Qube chairman preaches patience on mid-term investments


Rise in net profit before amortisation forecast for next annual result

Qube chairman preaches patience on mid-term investments
Demolition at the Moorebank import-export terminal site

 

Qube is rolling towards better times once strategic investments mature, according to chairman Allan Davies.

In an address to shareholders, Davies forecast reasonable returns for the full financial year but modest immediate growth at best.

"In FY17, through the acquisitions of 50 per cent of Patrick, Aurizon’s Moorebank interests and the other 50 per cent of AAT [Australian Amalgamated Terminals], Qube has assembled a unique portfolio of high quality and strategic infrastructure assets that will drive efficiencies across the logistics supply chain," Davies tells shareholders.

"In the shorter term, while Qube is undertaking the investment to develop some of these assets, its earnings will not reflect the substantial value that is being created.

"However, despite its significant investment and ongoing competitive market conditions, Qube continues to expect to report an increase in underlying earnings, being NPAT (pre-amortisation) in the 2018 financial year."

Market conditions are seen as similar to last year, "with pressure on rates from the ongoing competitive dynamics in Qube’s key markets".

"The Logistics and Ports & Bulk divisions are both expected to deliver underlying revenue and earnings growth," Davies says.

"The extent of growth in earnings in the Ports & Bulk division will be influenced by conditions across commodity markets, particularly strength in forestry volumes, vehicle volumes as well as any recovery in activity levels in the oil and gas sector.

"The earnings from the Logistics division’s Sydney operations will be impacted in FY18 by additional interim operational costs as the business waits for the Moorebank Logistics Park’s facilities to be developed over the next two years."

Sydney operations will start consolidating some of its existing activities at Moorebank from the year after next and this year’s poor grain harvest will crimp the logistics division’s returns.

The from the Strategic Assets division will include a full period’s contribution from AAT, which is benefitting from strength in passenger vehicles and mining related equipment despite reduced earnings from AAT’s Melbourne operations.
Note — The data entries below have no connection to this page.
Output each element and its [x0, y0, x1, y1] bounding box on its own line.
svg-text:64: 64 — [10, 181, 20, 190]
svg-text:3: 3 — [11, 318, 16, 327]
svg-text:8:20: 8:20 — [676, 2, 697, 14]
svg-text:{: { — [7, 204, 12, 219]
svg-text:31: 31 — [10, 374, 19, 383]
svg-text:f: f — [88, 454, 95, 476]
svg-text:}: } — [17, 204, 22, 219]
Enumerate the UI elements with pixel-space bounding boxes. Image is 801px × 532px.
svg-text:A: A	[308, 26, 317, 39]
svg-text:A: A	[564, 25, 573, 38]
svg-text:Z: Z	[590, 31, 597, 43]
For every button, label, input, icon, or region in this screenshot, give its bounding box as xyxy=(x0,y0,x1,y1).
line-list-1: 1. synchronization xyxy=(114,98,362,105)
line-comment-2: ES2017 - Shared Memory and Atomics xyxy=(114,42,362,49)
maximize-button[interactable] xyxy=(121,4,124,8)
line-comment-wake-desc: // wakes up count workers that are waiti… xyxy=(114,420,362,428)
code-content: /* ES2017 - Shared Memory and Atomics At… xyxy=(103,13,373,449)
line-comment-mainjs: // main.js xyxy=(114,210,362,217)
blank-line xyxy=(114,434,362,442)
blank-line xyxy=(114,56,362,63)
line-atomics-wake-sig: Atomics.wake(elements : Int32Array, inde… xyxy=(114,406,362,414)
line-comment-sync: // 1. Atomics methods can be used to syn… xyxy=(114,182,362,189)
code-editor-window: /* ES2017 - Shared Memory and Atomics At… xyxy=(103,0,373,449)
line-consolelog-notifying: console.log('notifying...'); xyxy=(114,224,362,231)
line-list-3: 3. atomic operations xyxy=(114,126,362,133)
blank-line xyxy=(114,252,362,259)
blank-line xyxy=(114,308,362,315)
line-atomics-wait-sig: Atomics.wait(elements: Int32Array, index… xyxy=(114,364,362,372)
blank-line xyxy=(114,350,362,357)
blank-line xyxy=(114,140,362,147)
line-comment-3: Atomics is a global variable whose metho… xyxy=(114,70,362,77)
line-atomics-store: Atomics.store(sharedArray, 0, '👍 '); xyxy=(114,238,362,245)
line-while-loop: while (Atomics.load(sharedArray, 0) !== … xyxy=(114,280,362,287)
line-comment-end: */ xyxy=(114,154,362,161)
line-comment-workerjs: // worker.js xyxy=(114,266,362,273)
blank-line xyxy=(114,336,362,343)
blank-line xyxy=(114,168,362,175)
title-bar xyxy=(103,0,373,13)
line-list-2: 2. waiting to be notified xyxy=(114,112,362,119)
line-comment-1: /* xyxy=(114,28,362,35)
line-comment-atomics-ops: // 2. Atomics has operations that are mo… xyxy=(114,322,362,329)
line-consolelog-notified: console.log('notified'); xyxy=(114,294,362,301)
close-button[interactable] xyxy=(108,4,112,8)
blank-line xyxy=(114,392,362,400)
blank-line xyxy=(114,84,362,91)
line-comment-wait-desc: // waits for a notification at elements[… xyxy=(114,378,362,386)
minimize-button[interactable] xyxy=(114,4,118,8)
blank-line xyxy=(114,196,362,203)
That division is also expected to see increased management fees for Moorebank Intermodal Company (MIC)-funded works at Moorebank.

Modest warehouse rental income is expected from the existing warehouses at Moorebank. The capex from this division is expected to increase significantly this financial year as the Moorebank development ramps up.

Earnings from Minto Properties are expected to be lower this year, while the capital expenditure for the new Mazda lease is undertaken with earnings then increasing from the following year onwards.